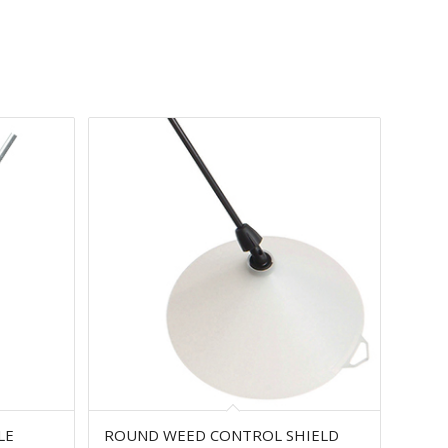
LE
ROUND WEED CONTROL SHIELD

...

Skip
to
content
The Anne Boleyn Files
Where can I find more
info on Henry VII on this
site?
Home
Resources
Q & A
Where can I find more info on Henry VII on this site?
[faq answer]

---

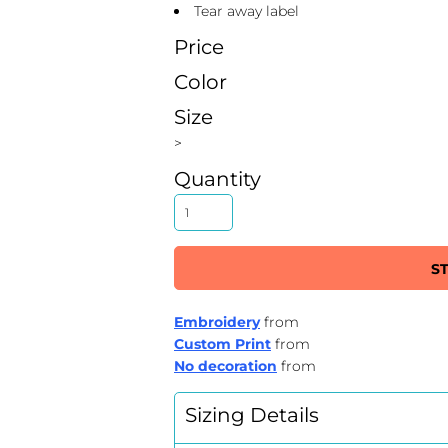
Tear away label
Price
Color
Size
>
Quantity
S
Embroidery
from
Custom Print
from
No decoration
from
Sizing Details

_EXERCISE GOAL_:
Copy out, from the data above, each line where the string "info" is present.

_PROBLEM SOLUTION_:
info on Henry VII on this
Where can I find more info on Henry VII on this site?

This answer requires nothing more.